Le directeur de la SFDAS résume de façon très complète le rôle joué par son institut en appui aux missions archéologiques françaises : « la SFDAS effectue toutes les démarches administratives (demande de visas, traduction de documents, enregistrement à la police, permis de fouille en amont de l'arrivée, demande d'importation de matériel, etc.) des missions de fouilles .

« Elle organise avec les chefs de mission la logistique sur place et met à disposition du matériel et des véhicules . Pour les missions directement affiliées au centre, elle participe également financièrement aux travaux de terrain et aux analyses post-fouilles .

« Elle offre également un cadre éditorial pour la publication de travaux archéologiques sous la forme de monographies ou d'articles dans la revue du Service des Antiquité qu'elle édite.

« Enfin, les membres de la SFDAS contribuent à titre personnel au logement de la plupart des missions de fouilles afin d'alléger les budgets et de les allouer principalement aux travaux scientifiques ».

Les IFRE qui se consacrent à l'archéologie constituent également des lieux de formation et d'échange entre archéologues français et étrangers .

Ainsi, le DAFA propose aux scientifiques afghans des formations aux techniques de l'archéologie et à celles de la restauration de matériel archéologique (conservation et restauration de sculptures et de peintures murales par exemple).

La SFDAS est sans doute encore davantage intégrée au sein de la communauté archéologique soudanaise, dans la mesure où elle appartient au service des Antiquités du Soudan , son directeur étant responsable devant le directeur des Antiquités du Soudan.

L'archéologie française à l'étranger

La promotion de l'archéologie française à l'étranger est une mission ancienne de la diplomatie française : l'intérêt des diplomates pour l'archéologie se manifeste dès 1843, lorsque les consuls de France à Mossoul, Paul-Émile Botta et Victor Place, découvrent le site de Khorsabad.

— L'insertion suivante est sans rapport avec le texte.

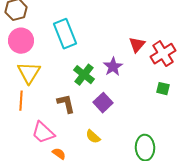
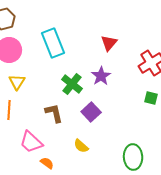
red triangle: (137, 45) -> (109, 43), moved
yellow triangle: (29, 73) -> (17, 82), size x0.7

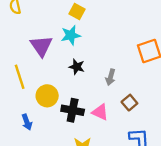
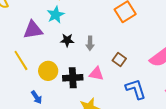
purple triangle: (41, 46) -> (33, 30), turned -50
gray arrow: (111, 77) -> (90, 43), moved

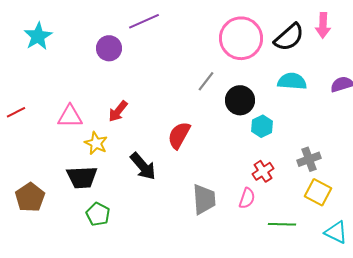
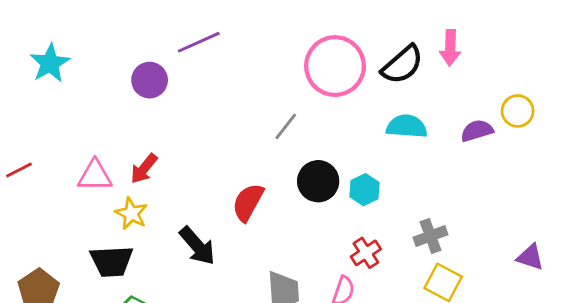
black circle: (240, 100) -> (318, 181), moved
red arrow: (118, 111) -> (144, 169), moved

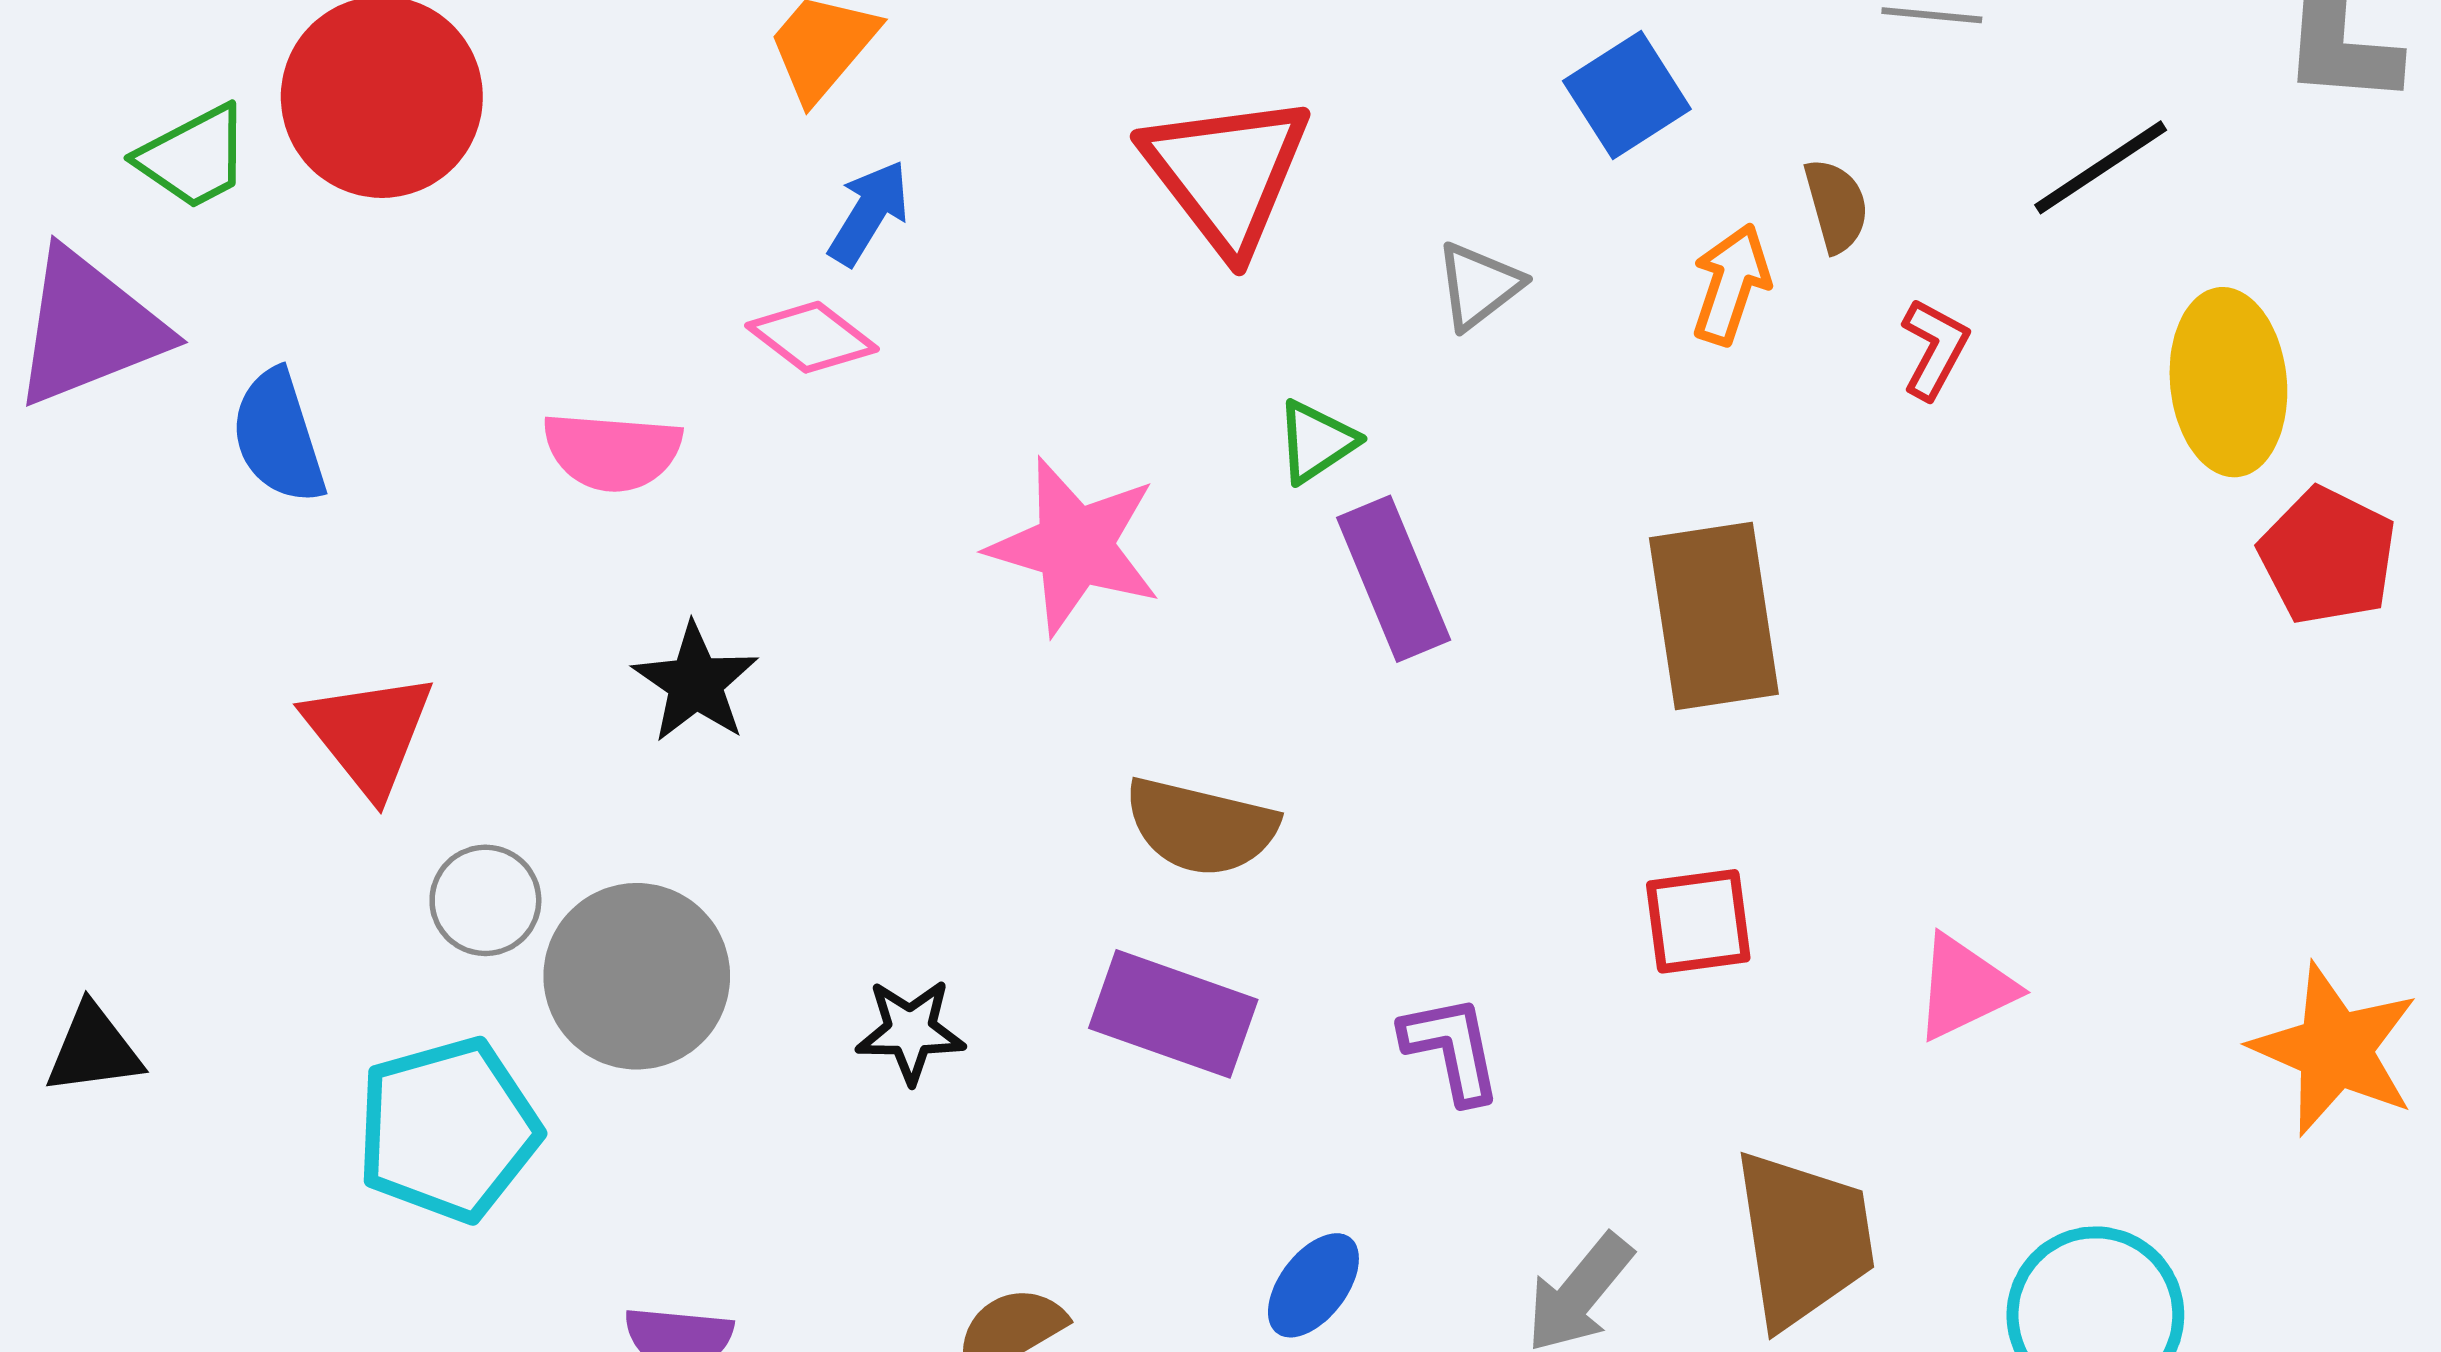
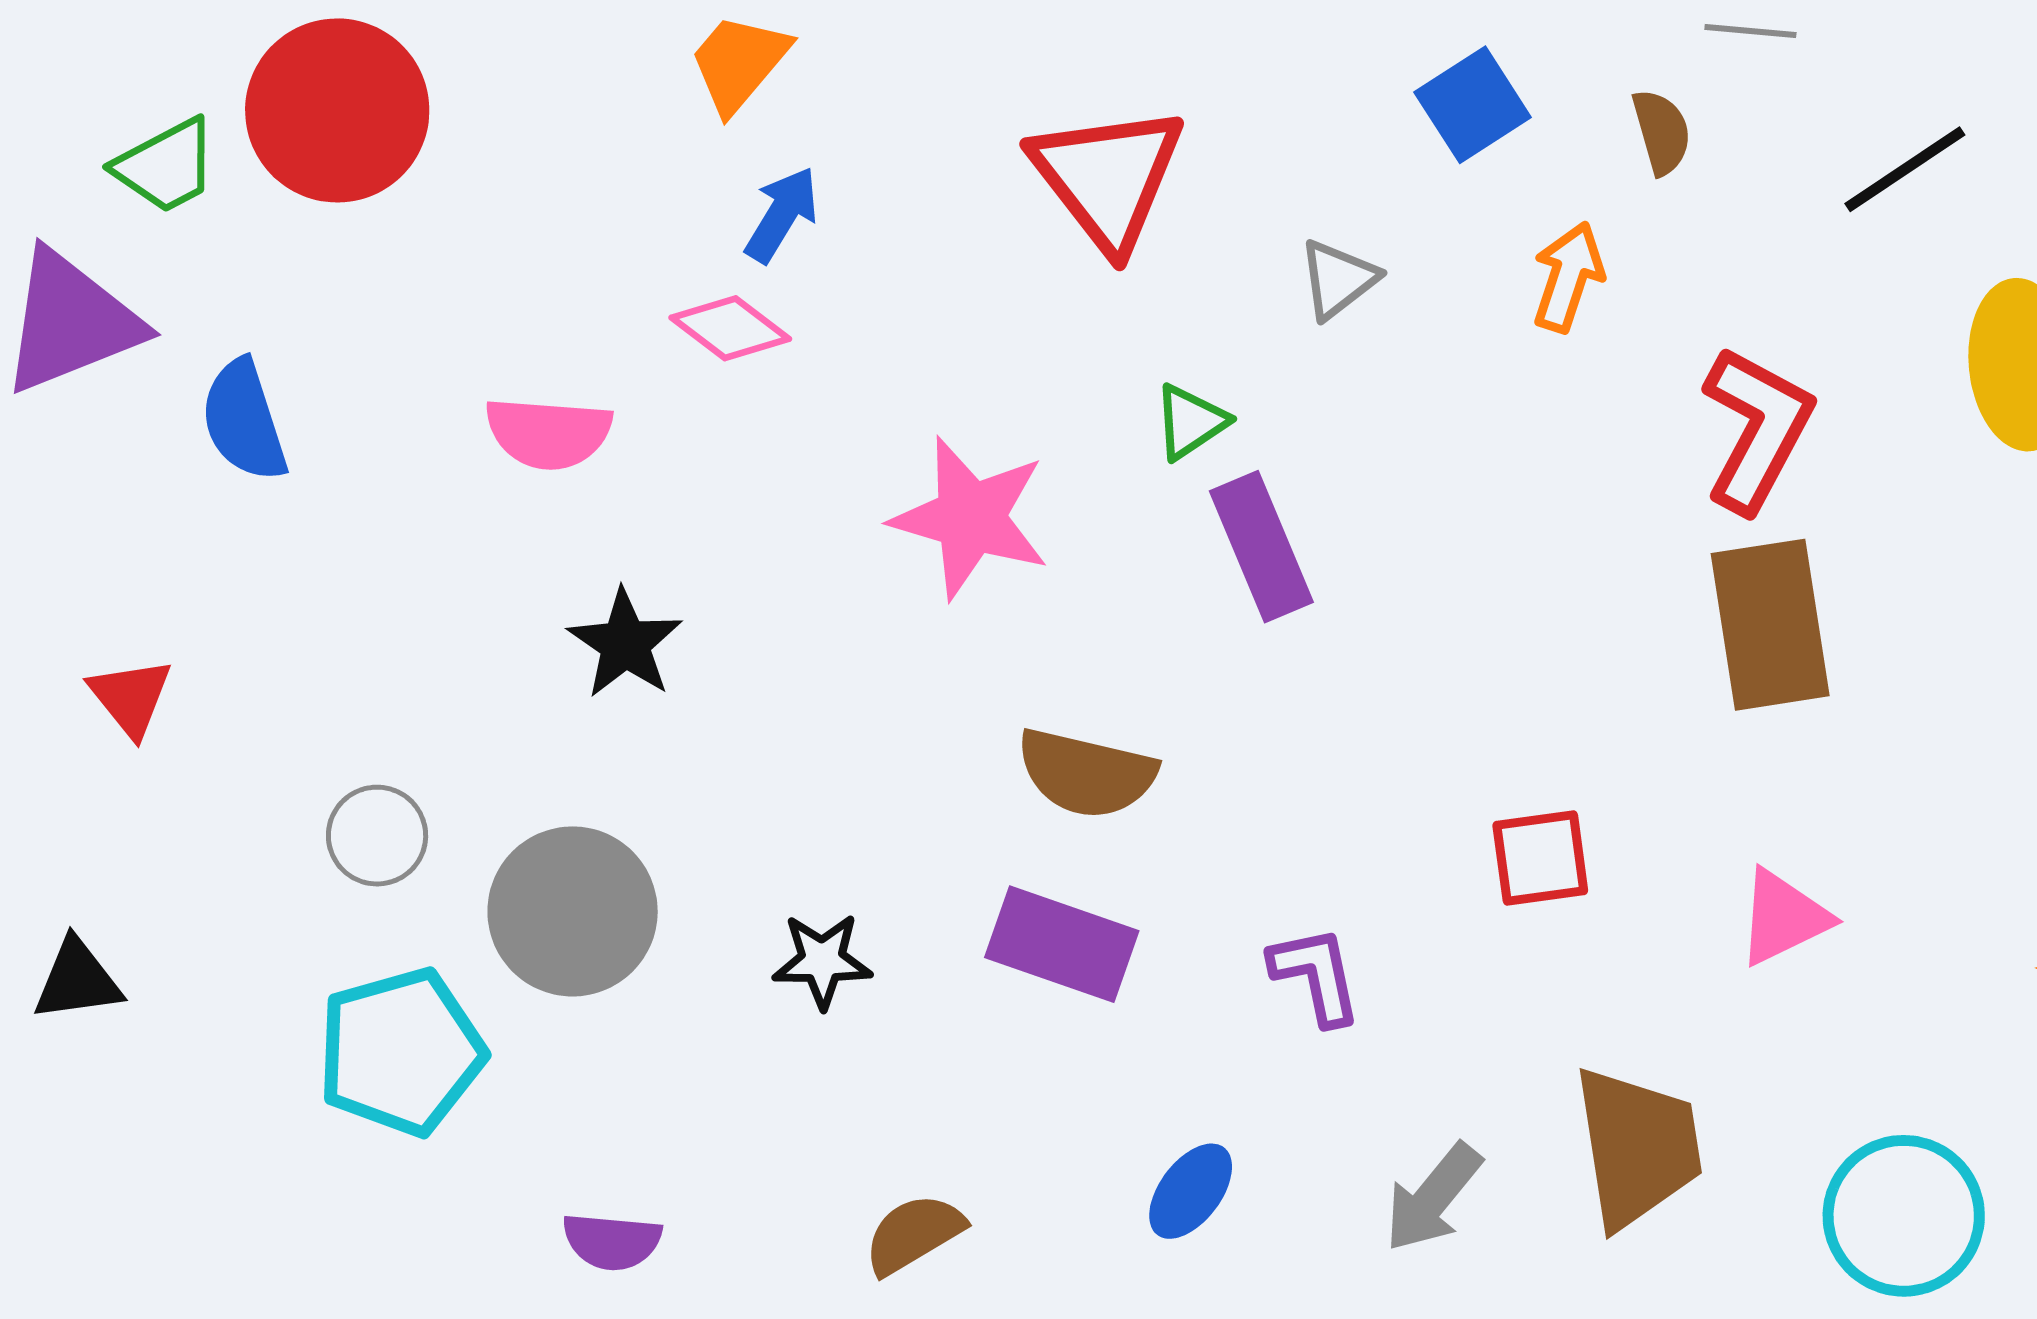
brown semicircle: (1836, 206) -> (1662, 132), moved
red L-shape: (1935, 349) -> (1757, 429), moved, size x1.8
brown rectangle: (1714, 616) -> (1770, 625), moved
red triangle: (369, 734) -> (131, 697), moved, size x0.7
gray circle: (485, 900) -> (377, 836), moved

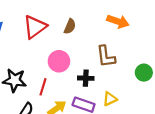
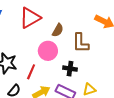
brown semicircle: (70, 26) -> (58, 30), moved
brown L-shape: (106, 56) -> (81, 43), moved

En 1877, c'est au tour du consul de France à Bassora, Ernest de Sarzec, de révéler la civilisation sumérienne sur le site de Tello.

Ce processus s'est poursuivi jusqu'aux lendemains de la Seconde Guerre mondiale, qui ont vu se sceller ce lien grâce à la création, sous l'action du général de Gaulle et de l'archéologue Henri Seyrig, de la commission consultative des recherches archéologiques françaises à l'étranger, la « Commission des fouilles ». Cette instance née au lendemain de la Seconde Guerre mondiale rassemble les meilleurs spécialistes des aires géographiques et périodes concernées pour évaluer chaque année la qualité scientifique des projets de recherche et proposer les grandes orientations scientifiques à suivre à l'étranger. C'est ainsi qu'en 2016, 160 missions ont été financées sur les cinq continents, dont 12 projets dirigés par de jeunes archéologues qui témoignent du renouvellement générationnel des équipes.

Les missions archéologiques, déployées dans plus de 70 États partenaires, répondent à plusieurs grands enjeux.

Elles génèrent une intense coopération scientifique et universitaire à travers l'attribution de bourses, la création d'un réseau de recherche international et l'intégration en grand nombre de chercheurs locaux dans les fouilles. Des équipes pluridisciplinaires et internationales, engagées sur des recherches conjointes sur le terrain, se constituent à travers le monde.

Jouissant d'une reconnaissance internationale pour la qualité de leurs productions, pour leur capacité d'innovation, mais aussi pour le dialogue qu'elles favorisent avec les pays hôtes, les missions archéologiques sont un atout diplomatique pertinent dans un contexte de mondialisation des échanges et de mise en danger croissante des hauts lieux de la civilisation, à la fois par les hommes et par le climat. Les partenariats que l'archéologie crée sur le terrain dans la durée permettent parfois le maintien ou la réouverture du dialogue par-delà les évolutions politiques du pays hôte. Les relations entretenues entre les archéologues français et leurs homologues étrangers ne cessent pas brutalement lorsqu'un conflit éclate. Au contraire, même si les activités de terrain doivent cesser pour un temps, l'activité scientifique et le lien avec les archéologues du pays sont maintenus via des publications communes, l'organisation de journées d'étude, la formation des étudiants et de professionnels du patrimoine. C'est grâce à la continuité de ce partenariat que les activités de terrain peuvent ensuite reprendre à la fin des conflits.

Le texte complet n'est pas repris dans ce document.